Using the correlation matrix, we get a complete picture of the correlations amongst the variables and their effect on the outcome.

Here, we can see that the feature ‘glucose’ has a high correlation with the outcome, which is expected.

> **Make a note to your EDA summary:** Do the features have strong correlation to each other? If yes, you should consider dropping redundant features (e.g. columns "height in cm" and "height in inches" would be redundant).

Another way to check for correlation between attributes is to use Pandas’ scatter_matrix function, (we already drew it)which plots every numerical attribute against every other numerical attribute.


# 7. Identify patterns and outliers

In order to check existing patterns in dataset, we can use visualization plots like scatter, histogram etc.

Let's see how we can plot value distribution of each feature for diabetics vs non-diabetics.

In [None]:
bins = 12
plt.figure(figsize=(15,18))

for i, feature in enumerate(df.columns):
    rows = int(len(df.columns)/2)
    plt.subplot(rows, 3, i+1)
    sns.histplot(df, x = feature, hue='Outcome', common_norm = False, stat='density')
    sns.kdeplot(x = df[feature], hue=df['Outcome'], common_norm = False)

From the statistical summary you have seen the Insulin has a high standard deviation and quartile values. This can also be visually observed here. Should we consider the very high values as outliers for Insulin?
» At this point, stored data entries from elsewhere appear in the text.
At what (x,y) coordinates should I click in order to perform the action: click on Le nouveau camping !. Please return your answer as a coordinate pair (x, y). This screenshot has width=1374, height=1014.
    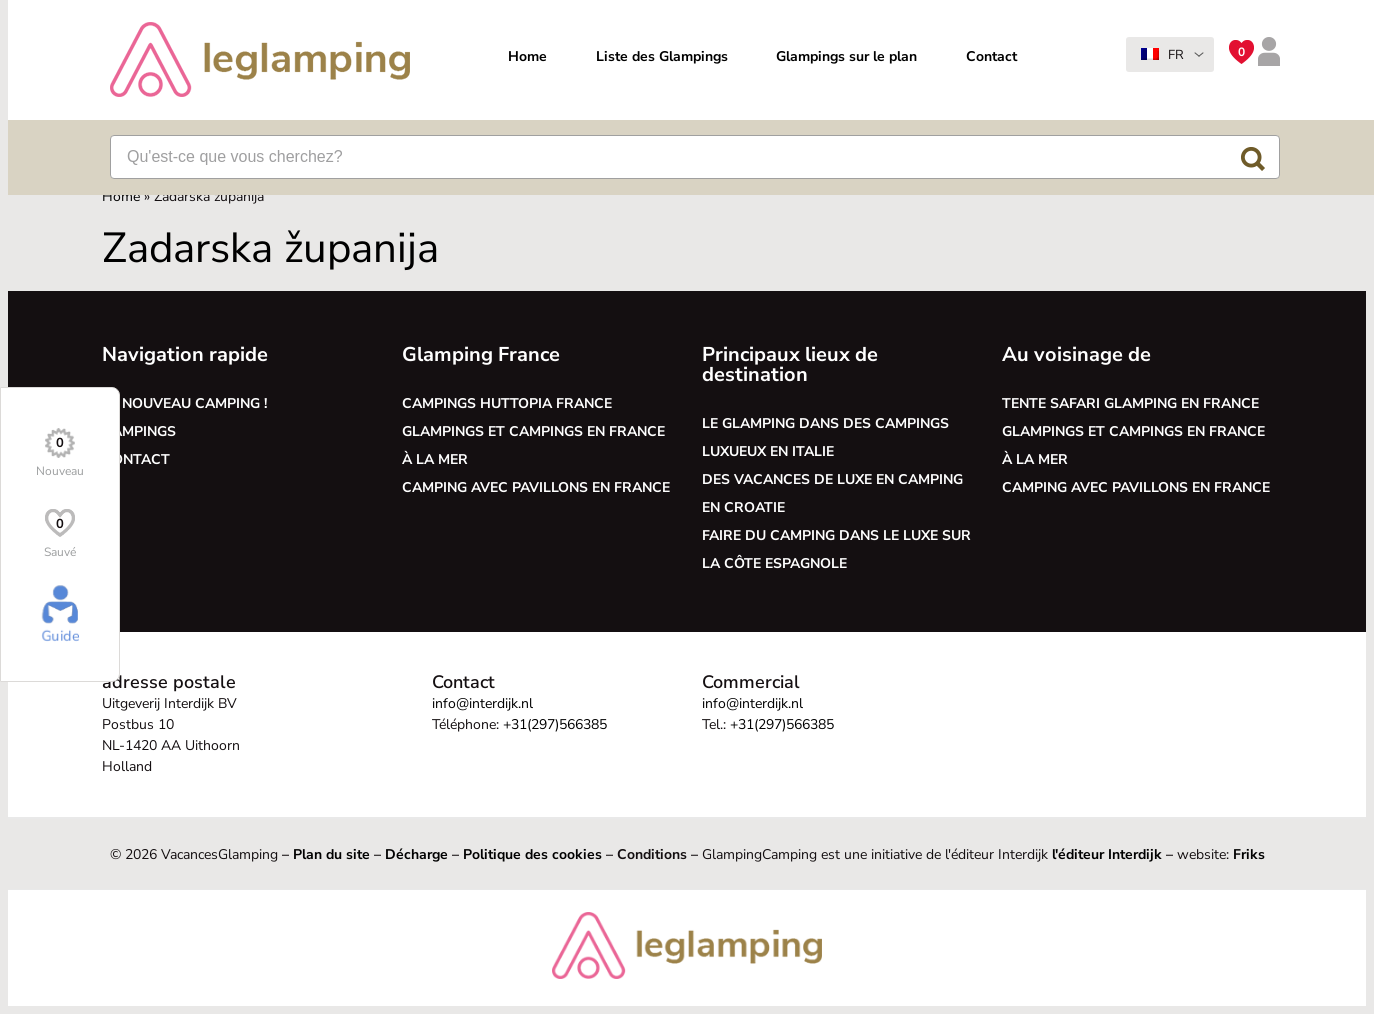     Looking at the image, I should click on (184, 403).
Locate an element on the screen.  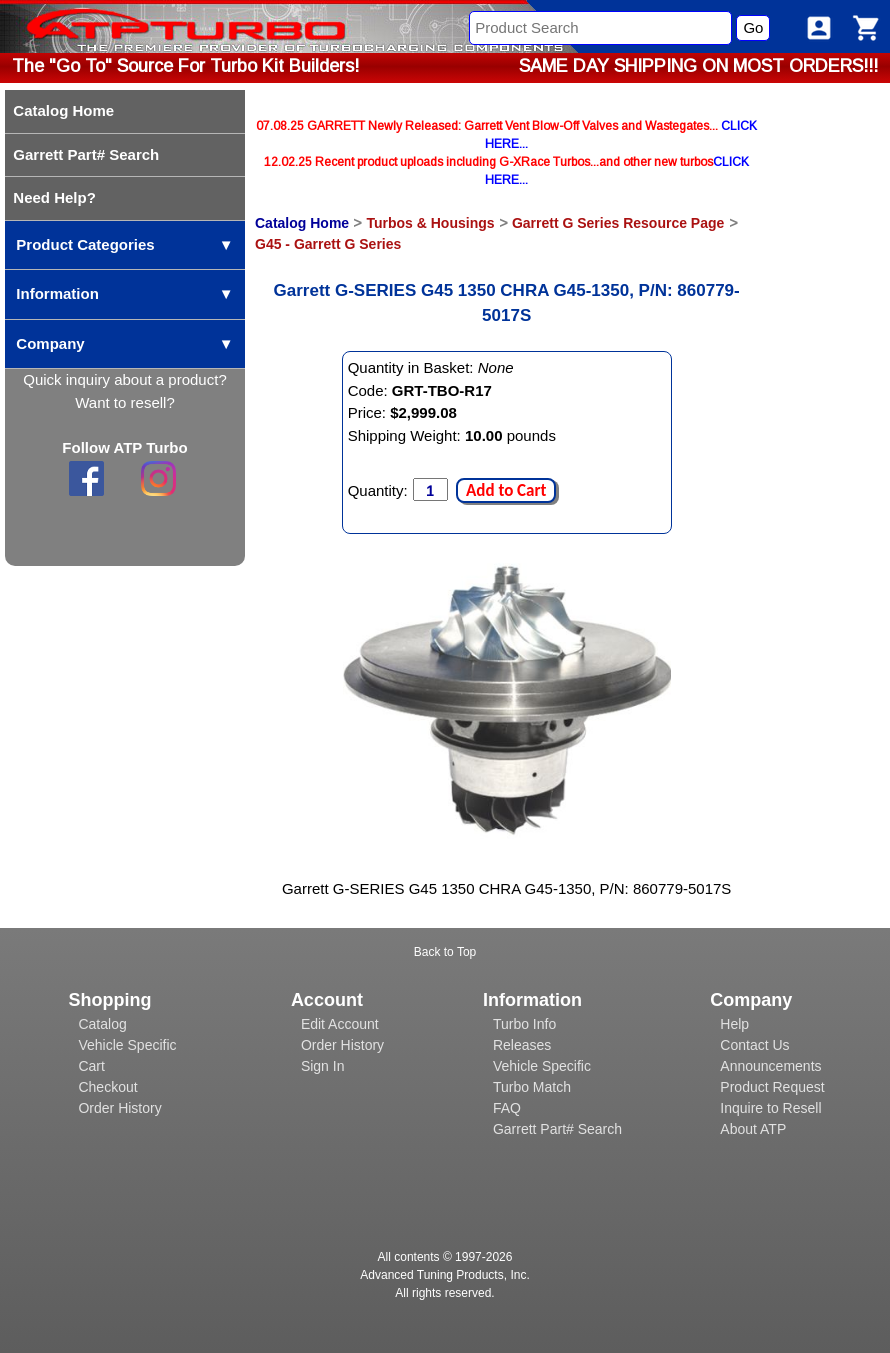 Go is located at coordinates (753, 27).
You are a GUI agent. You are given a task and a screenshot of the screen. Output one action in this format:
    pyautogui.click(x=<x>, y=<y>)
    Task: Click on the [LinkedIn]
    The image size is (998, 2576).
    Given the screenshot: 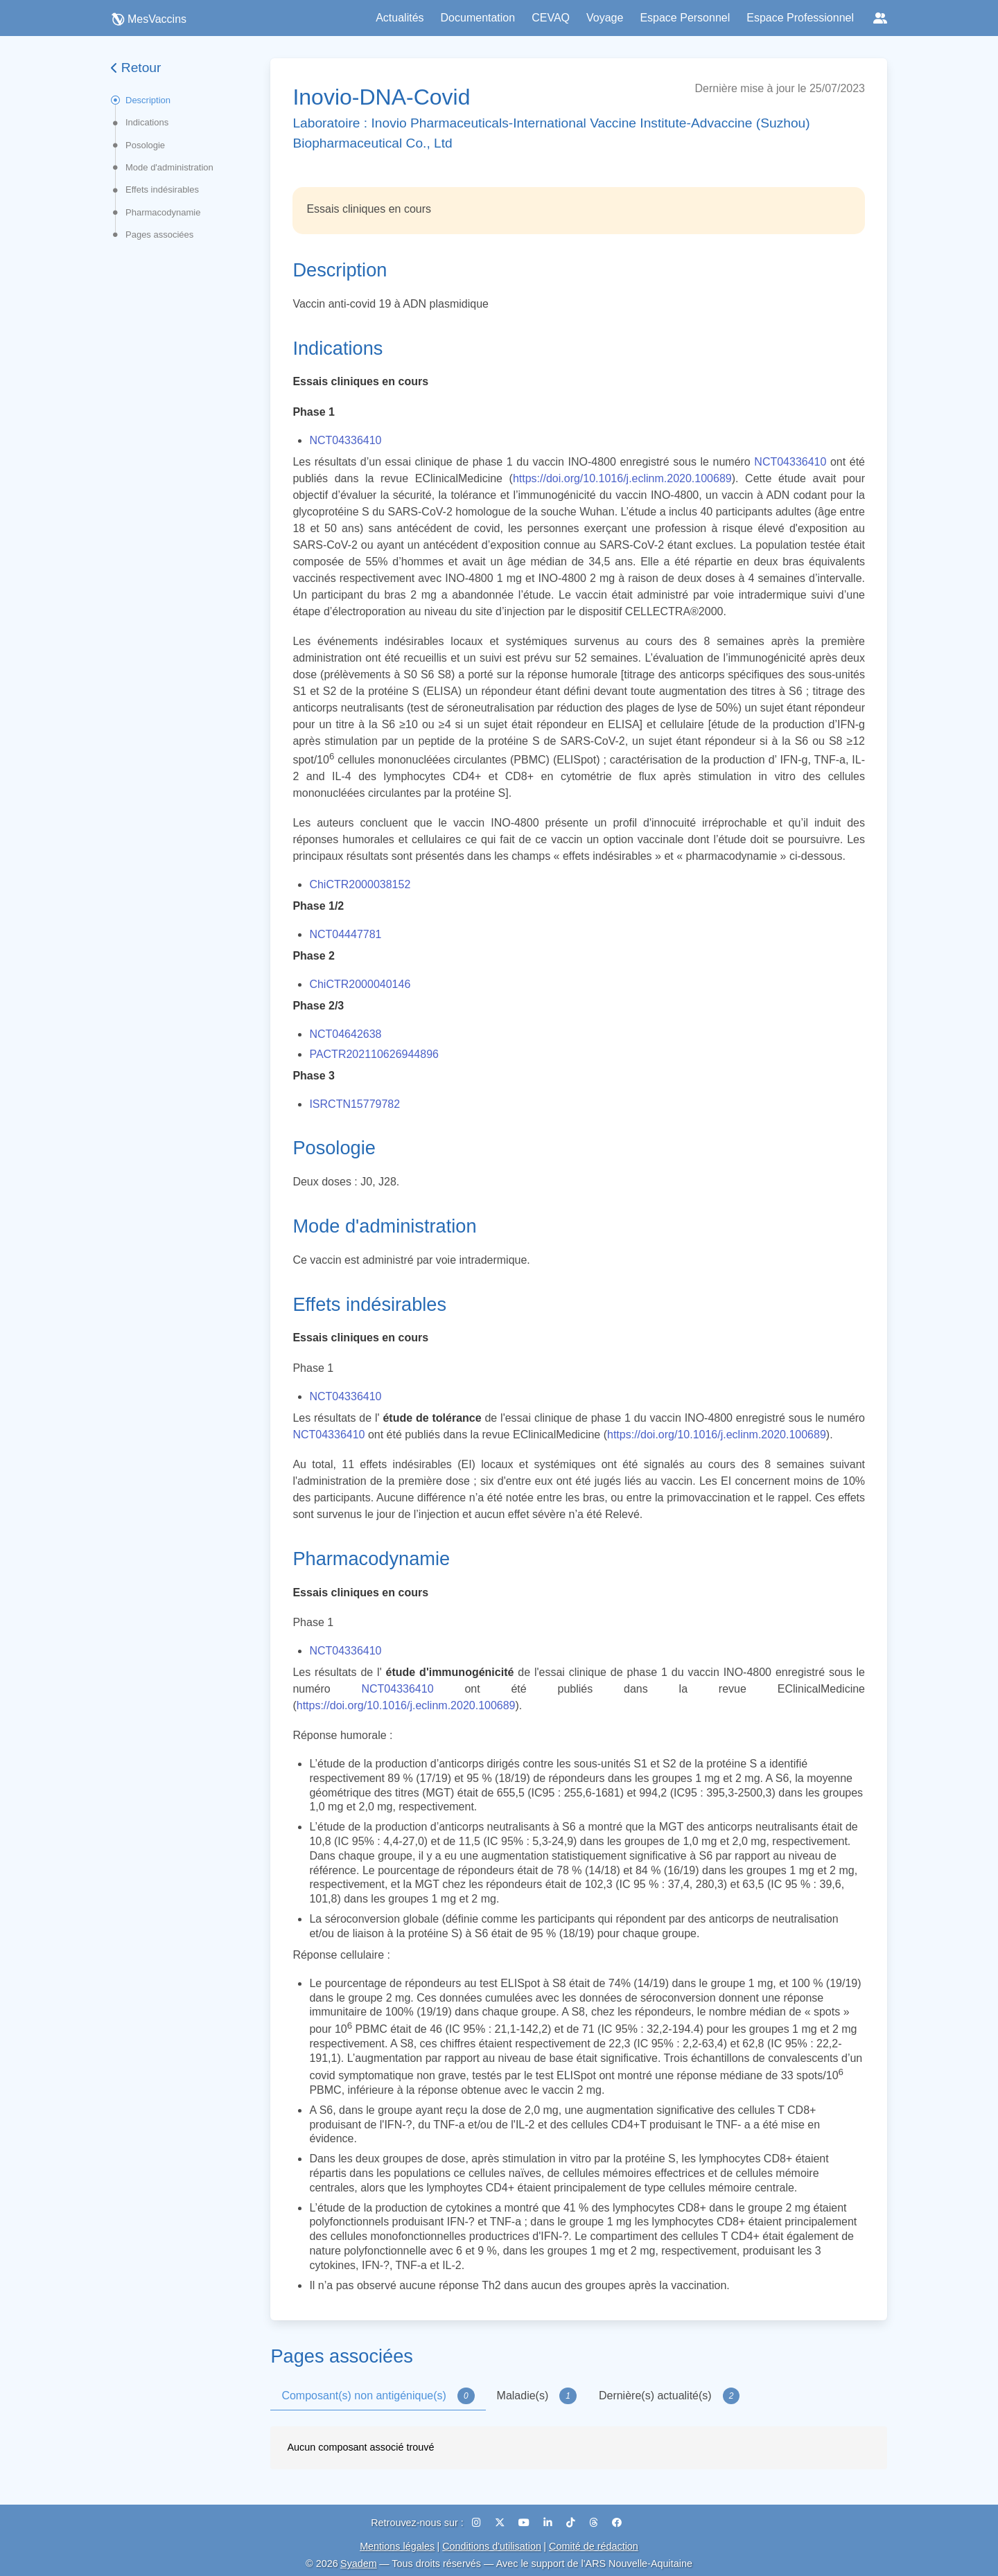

For more insight, lets plot box plots. These can be used as a quick check of the value distributions of each feature and they indicate the interquartile range and candidate outliers.





In [None]:
df.boxplot(figsize=(15, 10))
plt.title('Box Plot for All Features')
plt.ylabel('Values')
plt.xticks(rotation=45)  # Rotate x-axis labels for better readability
plt.show()

If there are many clear outliers in the features, an additional data cleaning strategy may be needed, in addition to the approach to handling zero values that we added to the analysis code earlier. This strategy could involve imputing outliers e.g. with the median of each respective feature. The benefit of an imputing strategy is that it allows for the retention of all data points while addressing the outliers. Can you think of any caveats?

After completing the preprocessing steps, it's a good practice to save the preprocessed dataset for future use in machine learning tasks.

In [None]:
df.to_csv('preprocessed_diabetes.csv', index=False)



# Exercise
**Summarize each step of the analysis, focusing on what was observed, what was decided based on it, and how it was accomplished.** Refer to the plan at the beginning and "Make a note" parts highlighted in the notebook to ensure you address all key points.



*   Statistical summary of data
*   Detecting missing values and outliers
*   Feature correlations


Describe the analysis-ready processed dataset (how many observations it contains, were all features kept for downstream analysis).